The brain suggests a different lesson. The brain did not become the most extraordinary information-processing system in the known universe by consuming more energy. It did it by developing better protocols. Better codes. Better languages — spoken in the electrochemical grammar that evolution spent half a billion years refining. Theta burst is not a more powerful pulse than ten hertz. It is a smarter pulse. D-cycloserine does not hammer the synapse open. It holds the door ajar. The brain’s genius is not power. It is protocol.

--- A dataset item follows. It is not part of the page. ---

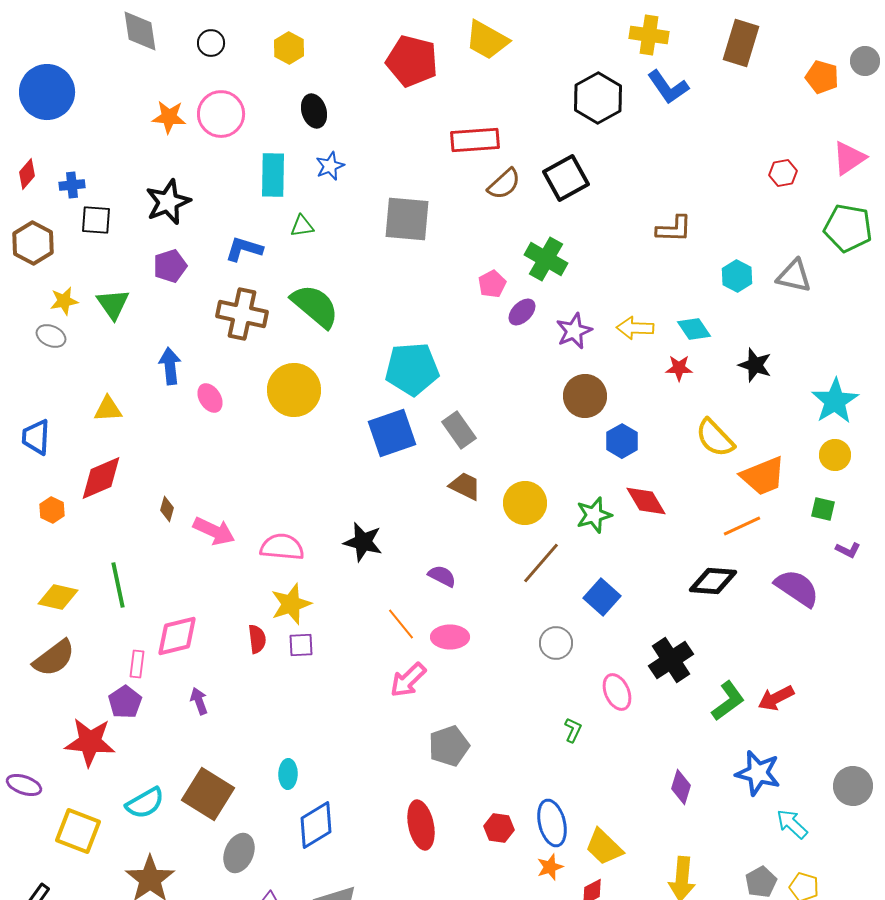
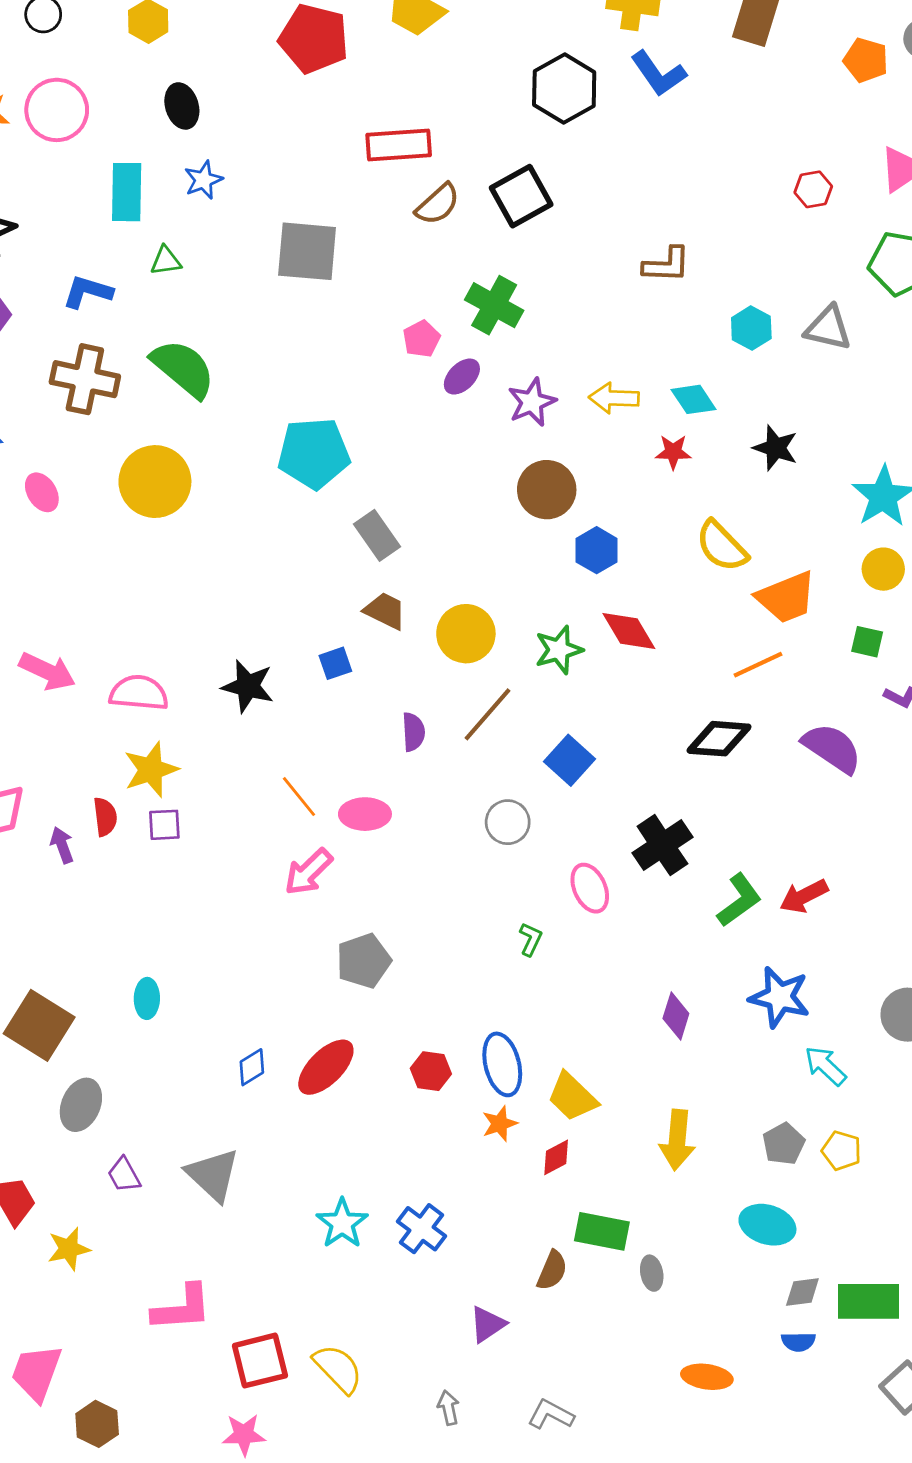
blue square: (392, 433) -> (335, 663), moved, size x0.5
purple semicircle: (442, 576) -> (413, 732), moved, turned 60
purple arrow: (199, 701) -> (62, 845), moved
blue diamond: (316, 825) -> (252, 1067), moved, size x0.6
red ellipse: (421, 825) -> (326, 1067), turned 57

And so the question that haunts me — as a psychiatrist, as a technologist, as someone who stares at the intersection of silicon and synapse every working day — is this: What else are we getting wrong? What other ten-hertz assumptions are baked into our treatments, our models, our machines? How many more ten-fold improvements are sitting there, waiting for us to stop shouting and start listening to how the system actually speaks?
I do not know the answer. But I know where to look. The most efficient computer ever built is right here, drawing its fifteen-to-twenty watts, running its ancient and extraordinary code. We have barely begun to learn its language. And every time we learn a word, the gains are not incremental — they are transformative.
The data centers will get bigger. The capex will keep climbing. But somewhere in those three pounds of wet tissue, there is a protocol we have not yet discovered — a frequency, a pattern, a chemical whisper — that will make everything we are doing now look like shouting into the dark at ten hertz.
We just have to learn how to listen.